L'on pourrait pourtant penser, en raisonnant en termes actuels, que la présence des chefs sur le champ de bataille est dangereuse, non seulement pour eux-mêmes, mais aussi en raison de l'objectif de valeur qu'ils peuvent représenter. Or, cet élément est tout à fait présent dans la Heimskringla : les chefs, les princes, sont une cible privilégiée.

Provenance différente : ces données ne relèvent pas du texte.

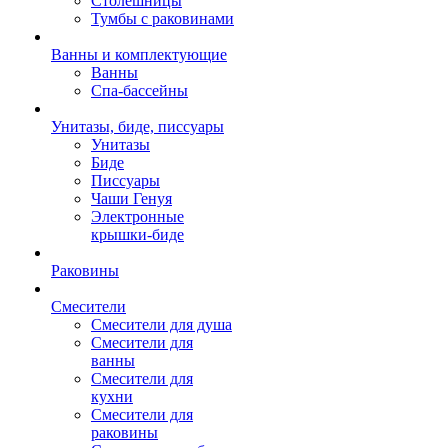
Столешницы
Тумбы с раковинами
Ванны и комплектующие
Ванны
Спа-бассейны
Унитазы, биде, писсуары
Унитазы
Биде
Писсуары
Чаши Генуя
Электронные
крышки-биде
Раковины
Смесители
Смесители для душа
Смесители для
ванны
Смесители для
кухни
Смесители для
раковины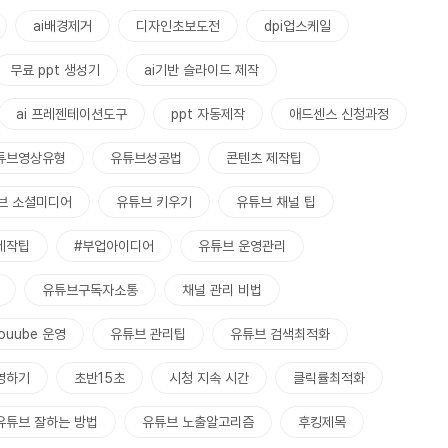
ai배경제거
디자인초보도전
dpi업스케일
무료 ppt 생성기
ai기반 슬라이드 제작
ai 프레젠테이션도구
ppt 자동제작
애드센스 신청과정
튜브영상유형
유튜브성공법
콘텐츠 제작팁
브 소셜미디어
유튜브 키우기
유튜브 채널 팁
제작팁
#부업아이디어
유튜브 운영관리
유튜브구독자소통
채널 관리 비법
ouube 운영
유튜브 관리팁
유튜브 검색최적화
영하기
초반15초
시청 지속 시간
클릭률최적화
유튜브 잘하는 방법
유튜브 노출알고리즘
후킹제목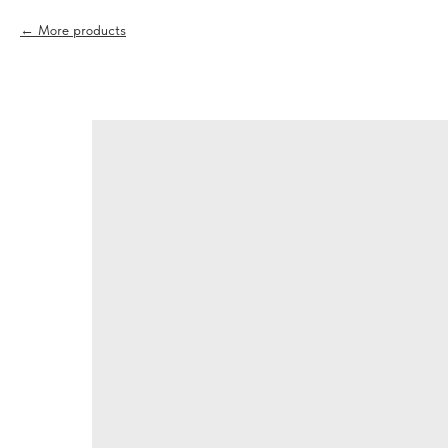
More products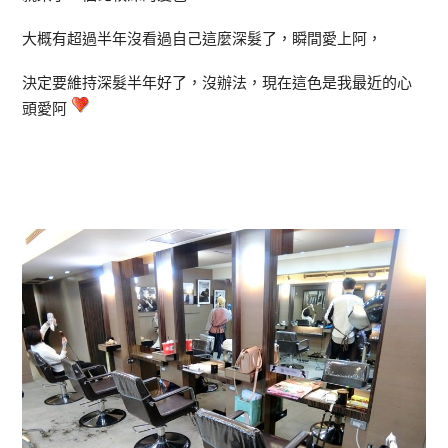
大概有超過半年沒看過自己這麼深髮了，瞬間愛上阿，
決定要維持深髮半年好了，沒辦法，現在這色是我最近的心
頭愛阿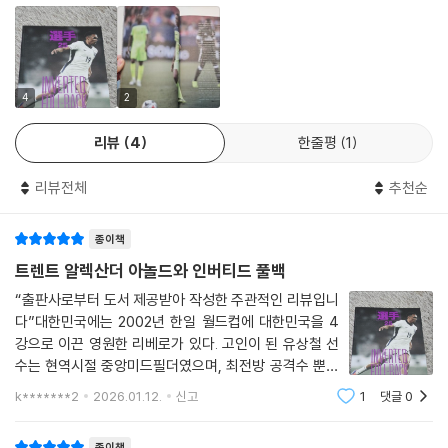
넘어선 대표적인 ‘인버티드 풀백’으로 평가받는다.
가진 사람들에게 둘러싸여 있는 겁니다. 리버풀 정도의 전력이면 우승을
노리지 못할 이유가 없죠. 저는 늘 리버풀을 응원하며 리버풀 선수가 되어
이 책은 트렌트의 성장 과정과 전술적 변화를 통해 현대 풀백의 미래를 조
뛰기 위해 노력했어요.
망하며, 그의 플레이가 만들어낸 패러다임 변화를 깊이 있게 다룬다. 더불
--- 「Last Flame 화려한 부활, ‘헤비메탈 축구’의 마지막 불꽃」 중에서
어 21세기 축구 전술의 흐름을 바꾼 최고의 풀백 10인을 함께 소개하며, 각
4
2
선수가 어떤 방식으로 포지션의 역사를 확장해 왔는지 선수의 기록과 주요
리뷰
4
한줄평
1
커리어를 중심으로 정리한다.
리뷰전체
추천순
이를 통해 현대 축구에서 풀백이 수행해야 할 역할과, 뛰어난 풀백이 만들
어낼 수 있는 결과를 보여주고자 한다. 프랑스 대표팀의 안정적인 수비 구
종이책
조를 이끈 빅상트 리자라쥐, 그는 공격력과 완벽에 가까운 수비력을 동시
에 갖춘 레프트백으로서 바이에른 뮌헨의 성공 시대를 이끌고 유럽과 세계
트렌트 알렉산더 아놀드와 인버티드 풀백
무대까지 제패하며 누구보다도 많은 우승을 차지한 선수다. 은퇴 이후 명
“출판사로부터 도서 제공받아 작성한 주관적인 리뷰입니
예의 전당에 등록된 그는 “뮌헨에서 축구는 나의 인생 그 자체였다.”라는
다”대한민국에는 2002년 한일 월드컵에 대한민국을 4
말을 남기며 프로 의식을 보여주었다.
강으로 이끈 영원한 리베로가 있다. 고인이 된 유상철 선
수는 현역시절 중앙미드필더였으며, 최전방 공격수 뿐만
브라질이 월드컵 우승을 차지하던 해에 출생한 카푸는 어려운 환경에서도
아니라,최후방 수비수까지 도맡아했다. 한국를 대표하던
k*******2
2026.01.12.
신고
1
댓글
0
최고의 수비수로 김민재,홍명보,이영표,송종국,김태
축구 선수로서의 꿈을 키웠으나 일찍부터 재능을 인정받은 것은 아니어서
영 이 있다. 여기서 21세기형 수비수 '인버티드 풀백'
여러 명문 구단으로부터 거절을 당한 끝에 다소 늦은 나이인 18살이 되어
종이책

Le premier jour du banquet [funéraire], avant que le roi Svein [à la Barbe Fourchue (Tjúguskegg), roi de Danemark] accède au trône de son père, il but à sa mémoire et fit voeu d'avoir, avant que trois années soient passés, envahi l'Angleterre avec son armée et tué le roi Æthelred, ou de l'avoir expulsé du pays. Tous ceux qui étaient au banquet funéraire devaient boire à ce toast d'hommage. Aux chefs des Jómsvíkings, l'on servit les plus grandes cornes [à boire] emplies de la boisson la plus forte qui soit. Lorsque cette corne à la mémoire [du roi défunt] eut été bue, ensuite tous devaient boire au Christ, et aux Jómsvíkings l'on servait toujours les cornes les plus pleines et le breuvage le plus fort. Le troisième toast fut porté à [l'archange] Michel, et tous le burent. Puis le jarl Sigvaldi [des Jómsvíkings] but une corne à la mémoire de son père, faisant voeu d'avoir, avant que trois années soient passées, envahi la Norvège et tué le roi Hákon, ou de l'avoir expulsé du pays. Alors Þorkell le Haut, son frère, jura qu'il suivrait Sigvaldi en Norvège et ne fuirait aucune bataille tant que Sigvaldi combattrait. Alors Búi le Gros jura qu'il ferait voile vers la Norvège avec eux, et qu'il ne fuirait aucune bataille contre le jarl Hákon. Alors son frère Sigurð jura qu'il irait en Norvège et qu'il ne fuirait pas tant que la majeure partie des Jómsvíkings combattrait encore. Alors Vagn Ákason jura qu'il les suivrait en Norvège et qu'il n'en reviendrait pas avant d'avoir tué Þorkell Leira et couché avec Ingibjorg, sa fille. Nombre d'autres chefs firent des voeux de diverses sortes. 1

Nous voyons donc bien quelles sont les cibles, dont nous avons, à chaque fois, un représentant : les rois (Æthelred), les princes (Hákon, qui règne de facto sur la Norvège bien qu'il n'y ait pas de roi en titre), et les grands (Þorkell Leira). Mais ce sont surtout les chefs suprêmes, ici Æthelred et Hákon, qui semblent représenter des objectifs. Bien sûr, nous ne devons pas voir dans ce banquet et cette suite de voeux une simple réunion d'état-major ; la dimension personnelle, qu'il faudrait là encore rattacher à ce qui apparaîtrait comme une idéologie aristocratique, est forte dans ce concours de gageures, et le voeu de Vagn Ákason, qui compte coucher avec la fille de son adversaire, souligne bien que les considérations stratégiques sont loin d'être le seul élément pris en considération, voire même la principale préoccupation. Il y a, bien sûr, un fort aspect symbolique dans le choix d'adversaires personnels, et d'adversaires haut placés.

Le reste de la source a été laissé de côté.